Work to complete ::
I need every line from the start of the material below up to and including the line containing "AFFICHER PLUS", restated exactly, with the pictures omitted.

Data under study ::
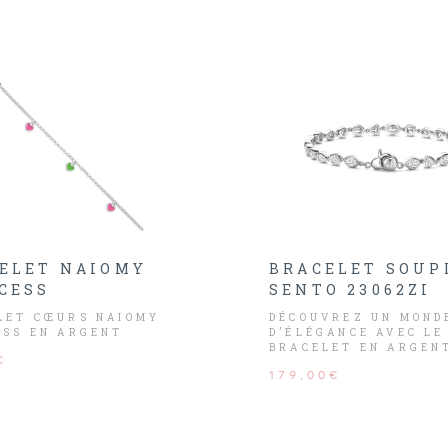
ELET NAIOMY
BRACELET SOUP
CESS
SENTO 23062ZI
LET CŒURS NAIOMY
DÉCOUVREZ UN MOND
ESS EN ARGENT
D’ÉLÉGANCE AVEC LE
BRACELET EN ARGEN
€
SENTO 23062ZI, UNE
179,00€
CÉLÉBRATION ÉCLAT
DE LA BEAUTÉ
INTEMPORELLE.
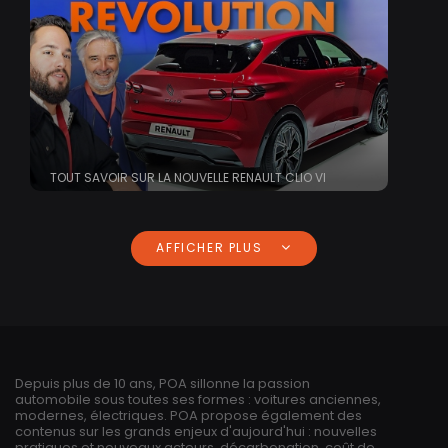
TOUT SAVOIR SUR LA NOUVELLE RENAULT CLIO VI
AFFICHER PLUS
Depuis plus de 10 ans, POA sillonne la passion
automobile sous toutes ses formes : voitures anciennes,
modernes, électriques. POA propose également des
contenus sur les grands enjeux d'aujourd'hui : nouvelles
pratiques et nouveaux acteurs, décarbonation, coût de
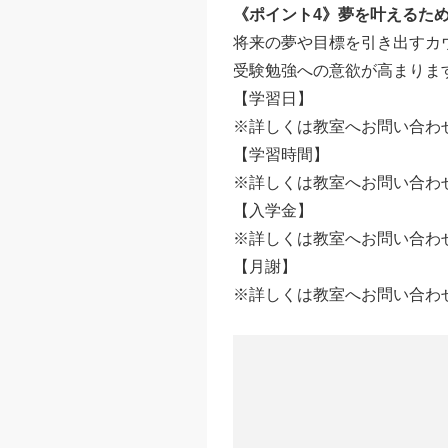
《ポイント4》夢を叶えるた
将来の夢や目標を引き出すカ
受験勉強への意欲が高まりま
【学習日】
※詳しくは教室へお問い合わ
【学習時間】
※詳しくは教室へお問い合わ
【入学金】
※詳しくは教室へお問い合わ
【月謝】
※詳しくは教室へお問い合わ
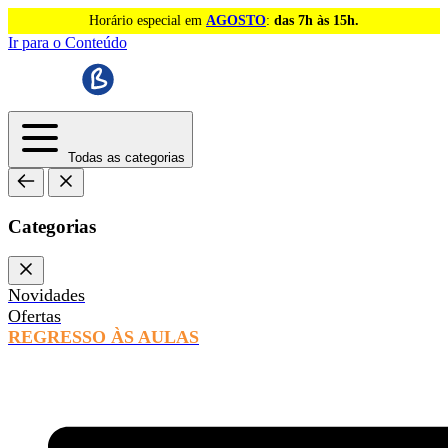
Horário especial em
AGOSTO
:
das 7h às 15h.
Ir para o Conteúdo
Todas as categorias
Categorias
Novidades
Ofertas
REGRESSO ÀS AULAS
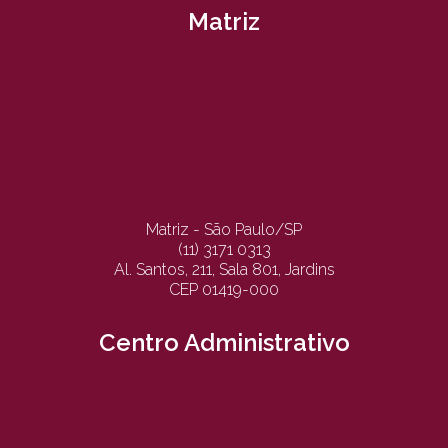
Matriz
Matriz - São Paulo/SP
(11) 3171 0313
Al. Santos, 211, Sala 801, Jardins
CEP 01419-000
Centro Administrativo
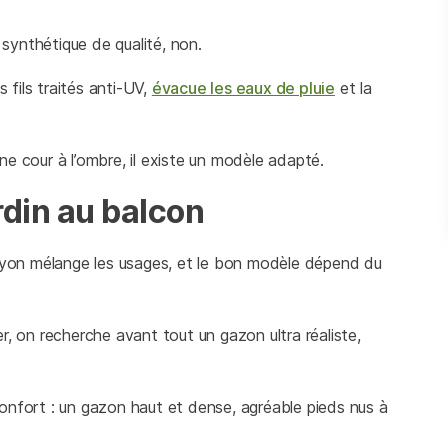
synthétique de qualité, non.
 fils traités anti-UV,
évacue les eaux de pluie
et la
ne cour à l’ombre, il existe un modèle adapté.
din au balcon
, Lyon mélange les usages, et le bon modèle dépend du
 on recherche avant tout un gazon ultra réaliste,
confort : un gazon haut et dense, agréable pieds nus à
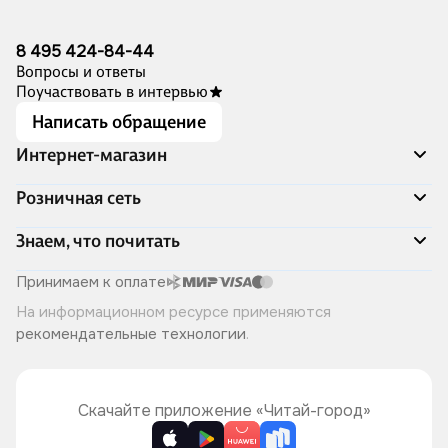
8 495 424-84-44
Вопросы и ответы
Поучаствовать в интервью
Написать обращение
Интернет-магазин
Акции
Розничная сеть
Распродажа
Доставка и оплата
Адреса магазинов
Знаем, что почитать
Программа лояльности
Книжный Дозор
Подарочные сертификаты
О компании
Скоро в продаже
Принимаем к оплате
Правила продажи
Читай-город для бизнеса
Эксклюзивные новинки
На информационном ресурсе применяются
Политика конфиденциальности
Хотите у нас работать?
Лучшие из лучших
рекомендательные технологии
.
Читай-журнал
Книжные циклы
Что ещё почитать?
Скачайте приложение «Читай-город»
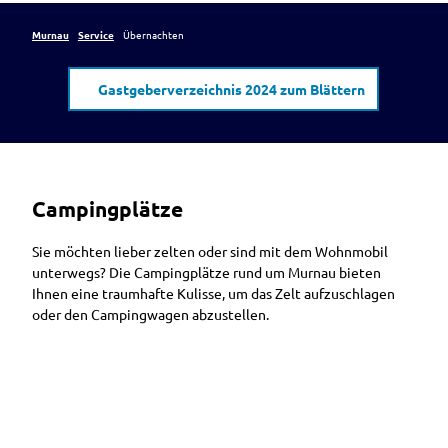
Murnau
Service
Übernachten
Gastgeberverzeichnis 2024 zum Blättern
Campingplätze
Sie möchten lieber zelten oder sind mit dem Wohnmobil
unterwegs? Die Campingplätze rund um Murnau bieten
Ihnen eine traumhafte Kulisse, um das Zelt aufzuschlagen
oder den Campingwagen abzustellen.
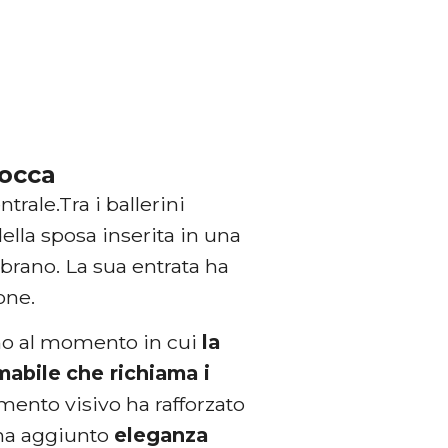
Tocca
trale.Tra i ballerini
della sposa inserita in una
brano. La sua entrata ha
one.
ino al momento in cui
la
mabile
che richiama i
mento visivo ha rafforzato
 ha aggiunto
eleganza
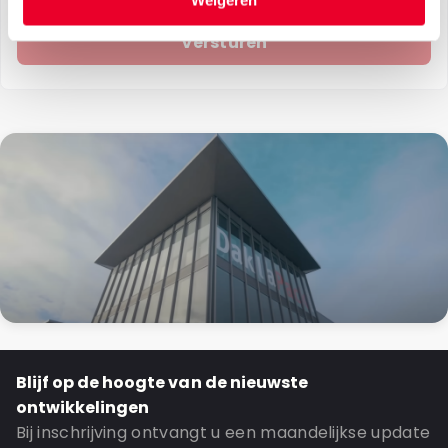
Weigeren
Blijf op de hoogte van de nieuwste
ontwikkelingen
Bij inschrijving ontvangt u een maandelijkse update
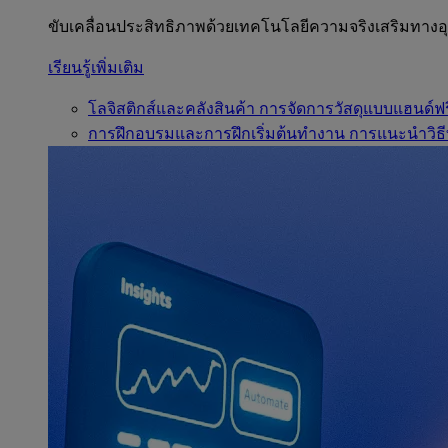
ขับเคลื่อนประสิทธิภาพด้วยเทคโนโลยีความจริงเสริมทาง
เรียนรู้เพิ่มเติม
โลจิสติกส์และคลังสินค้า
การจัดการวัสดุแบบแฮนด์ฟร
การฝึกอบรมและการฝึกเริ่มต้นทำงาน
การแนะนำวิธี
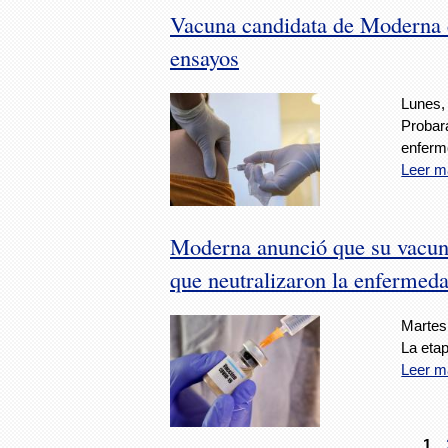
Vacuna candidata de Moderna c
ensayos
Lunes, 
Probará
enferm
Leer m
Moderna anunció que su vacuna
que neutralizaron la enfermed
Martes,
La etap
Leer m
1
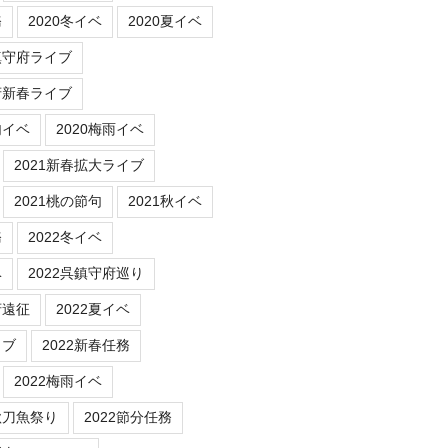
務
2020冬イベ
2020夏イベ
鎮守府ライブ
府新春ライブ
句イベ
2020梅雨イベ
2021新春拡大ライブ
2021桃の節句
2021秋イベ
務
2022冬イベ
ベ
2022呉鎮守府巡り
府遠征
2022夏イベ
イブ
2022新春任務
2022梅雨イベ
秋刀魚祭り
2022節分任務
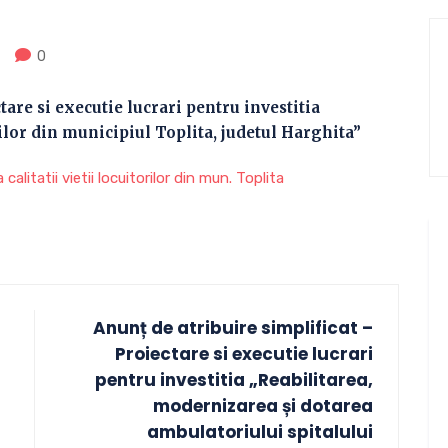
0
tare si executie lucrari pentru investitia
rilor din municipiul Toplita, judetul Harghita”
alitatii vietii locuitorilor din mun. Toplita
Anunț de atribuire simplificat –
Proiectare si executie lucrari
pentru investitia „Reabilitarea,
modernizarea și dotarea
ambulatoriului spitalului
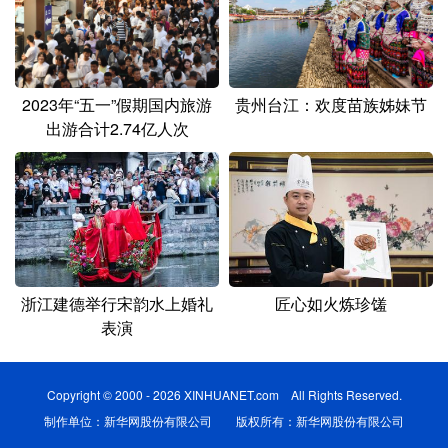
2023年“五一”假期国内旅游
贵州台江：欢度苗族姊妹节
出游合计2.74亿人次
浙江建德举行宋韵水上婚礼
匠心如火炼珍馐
表演
Copyright © 2000 - 2026 XINHUANET.com All Rights Reserved.
制作单位：新华网股份有限公司 版权所有：新华网股份有限公司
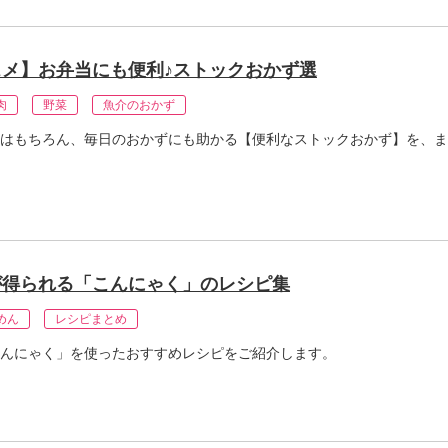
メ】お弁当にも便利♪ストックおかず選
肉
野菜
魚介のおかず
はもちろん、毎日のおかずにも助かる【便利なストックおかず】を、ま
が得られる「こんにゃく」のレシピ集
めん
レシピまとめ
んにゃく」を使ったおすすめレシピをご紹介します。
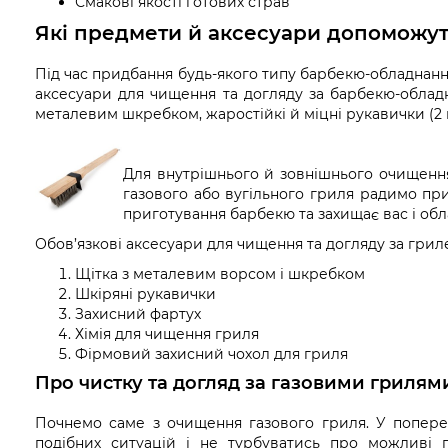
Смакові якості готових страв
Які предмети й аксесуари допоможу
Під час придбання будь-якого типу барбекю-обладнанн
аксесуари для чищення та догляду за барбекю-облад
металевим шкребком, жаростійкі й міцні рукавички (2 
Для внутрішнього й зовнішнього очищення
газового або вугільного гриля радимо пр
приготування барбекю та захищає вас і об
Обов’язкові аксесуари для чищення та догляду за грил
Щітка з металевим ворсом і шкребком
Шкіряні рукавички
Захисний фартух
Хімія для чищення гриля
Фірмовий захисний чохол для гриля
Про чистку та догляд за газовими гриля
Почнемо саме з очищення газового гриля. У попере
подібних ситуацій і не турбуватись про можливі 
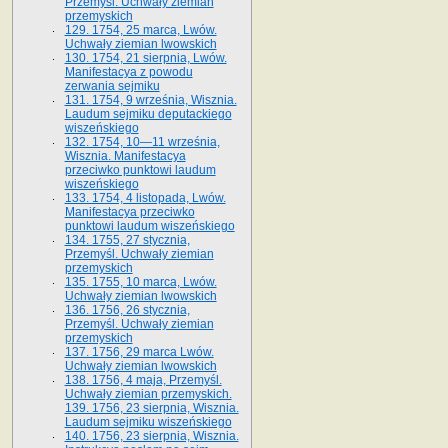
Przemyśl. Uchwały ziemian
przemyskich
129. 1754, 25 marca, Lwów.
Uchwały ziemian lwowskich
130. 1754, 21 sierpnia, Lwów.
Manifestacya z powodu
zerwania sejmiku
131. 1754, 9 września, Wisznia.
Laudum sejmiku deputackiego
wiszeńskiego
132. 1754, 10—11 września,
Wisznia. Manifestacya
przeciwko punktowi laudum
wiszeńskiego
133. 1754, 4 listopada, Lwów.
Manifestacya przeciwko
punktowi laudum wiszeńskiego
134. 1755, 27 stycznia,
Przemyśl. Uchwały ziemian
przemyskich
135. 1755, 10 marca, Lwów.
Uchwały ziemian lwowskich
136. 1756, 26 stycznia,
Przemyśl. Uchwały ziemian
przemyskich
137. 1756, 29 marca Lwów.
Uchwały ziemian lwowskich
138. 1756, 4 maja, Przemyśl.
Uchwały ziemian przemyskich.
139. 1756, 23 sierpnia, Wisznia.
Laudum sejmiku wiszeńskiego
140. 1756, 23 sierpnia, Wisznia.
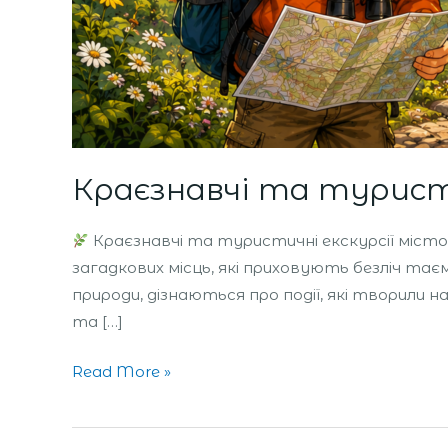
Краєзнавчі та туристи
Краєзнавчі та туристичні екскурсії міст
загадкових місць, які приховують безліч тає
природи, дізнаються про події, які творили н
та […]
Read More »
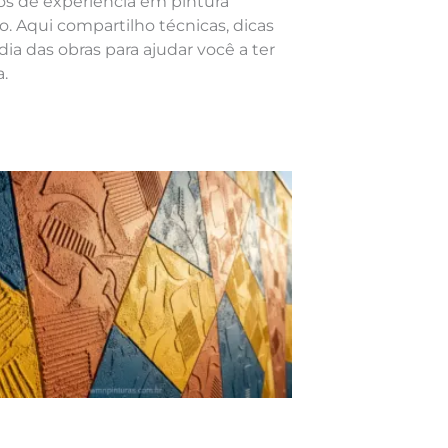
nos de experiência em pintura
o. Aqui compartilho técnicas, dicas
dia das obras para ajudar você a ter
.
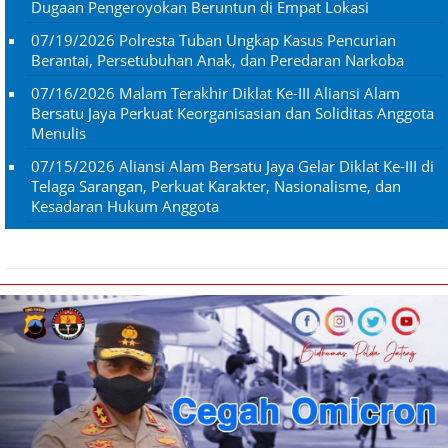
Dugaan Pengeroyokan Beruntun di Empat Lokasi
07/19/2026
Polresta Tuban Ungkap Kasus Pencurian
Berantai, Persetubuhan Anak, dan Peredaran Narkoba
07/16/2026
Malam Terakhir Diklat Ke-III Aliansi Alam
Bersatu Jaya Perkuat Keorganisasian dan Soliditas Anggota
Menulis
07/15/2026
Aliansi Alam Bersatu Jaya Gelar Diklat Ke-III di
Telaga Sarangan, Perkuat Karakter, Nasionalisme, dan
Kesadaran Hukum Anggota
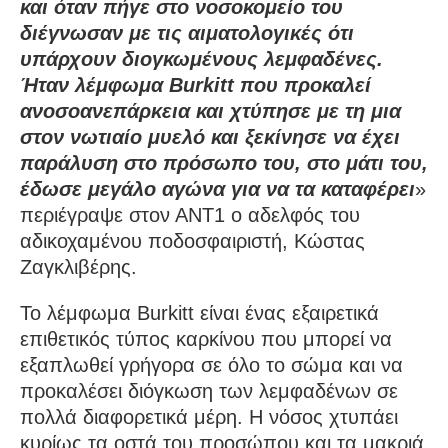
και όταν πήγε στο νοσοκομείο του
διέγνωσαν με τις αιματολογικές ότι
υπάρχουν διογκωμένους λεμφαδένες.
Ήταν λέμφωμα Burkitt που προκαλεί
ανοσοανεπάρκεια και χτύπησε με τη μια
στον νωτιαίο μυελό και ξεκίνησε να έχει
παράλυση στο πρόσωπο του, στο μάτι του,
έδωσε μεγάλο αγώνα για να τα καταφέρει
»
περιέγραψε στον ΑΝΤ1 ο αδελφός του
αδικοχαμένου ποδοσφαιριστή, Κώστας
Ζαγκλιβέρης.
Το λέμφωμα Burkitt είναι ένας εξαιρετικά
επιθετικός τύπος καρκίνου που μπορεί να
εξαπλωθεί γρήγορα σε όλο το σώμα και να
προκαλέσει διόγκωση των λεμφαδένων σε
πολλά διαφορετικά μέρη. Η νόσος χτυπάει
κυρίως τα οστά του προσώπου και τα μακριά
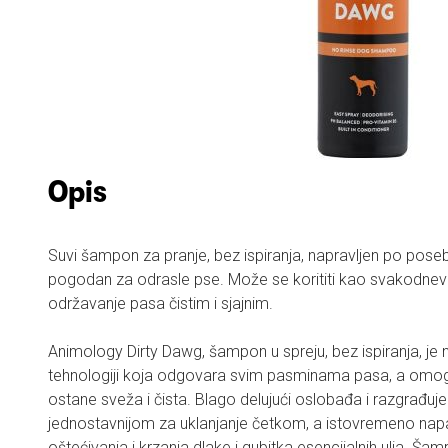
Opis
Suvi šampon za pranje, bez ispiranja, napravljen po posebn
pogodan za odrasle pse. Može se korititi kao svakodnevn
održavanje pasa čistim i sjajnim.
Animology Dirty Dawg, šampon u spreju, bez ispiranja, je 
tehnologiji koja odgovara svim pasminama pasa, a omog
ostane sveža i čista. Blago delujući oslobađa i razgrađuje p
jednostavnijom za uklanjanje četkom, a istovremeno napa
oštećivanja i krzanja dlake i gubitka esencijalnih ulja. Ša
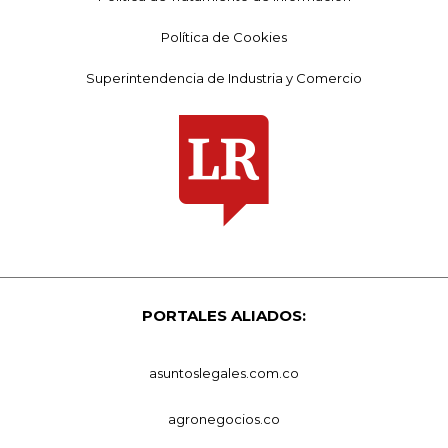
Política de Cookies
Superintendencia de Industria y Comercio
PORTALES ALIADOS:
asuntoslegales.com.co
agronegocios.co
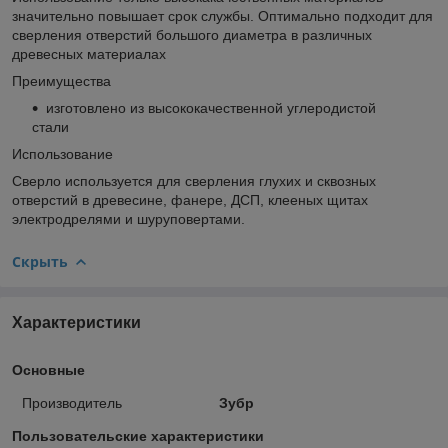
значительно повышает срок службы. Оптимально подходит для
сверления отверстий большого диаметра в различных
древесных материалах
Преимущества
изготовлено из высококачественной углеродистой
стали
Использование
Сверло используется для сверления глухих и сквозных
отверстий в древесине, фанере, ДСП, клееных щитах
электродрелями и шуруповертами.
Скрыть
Характеристики
Основные
Производитель
Зубр
Пользовательские характеристики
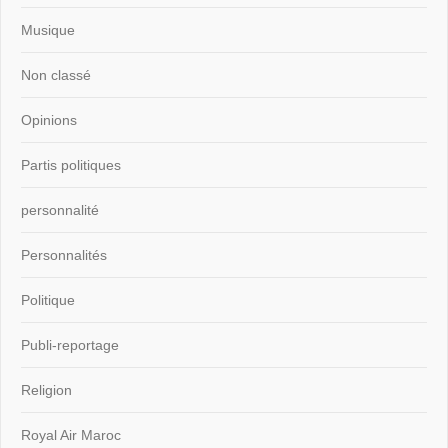
Musique
Non classé
Opinions
Partis politiques
personnalité
Personnalités
Politique
Publi-reportage
Religion
Royal Air Maroc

Exercise output ::
ELET NAIOMY
BRACELET SOUP
CESS
SENTO 23062ZI
LET CŒURS NAIOMY
DÉCOUVREZ UN MOND
ESS EN ARGENT
D’ÉLÉGANCE AVEC LE
BRACELET EN ARGEN
€
SENTO 23062ZI, UNE
179,00€
CÉLÉBRATION ÉCLAT
DE LA BEAUTÉ
INTEMPORELLE.
TOUT SAVOIR SUR LA NOUVELLE RENAULT CLIO VI
AFFICHER PLUS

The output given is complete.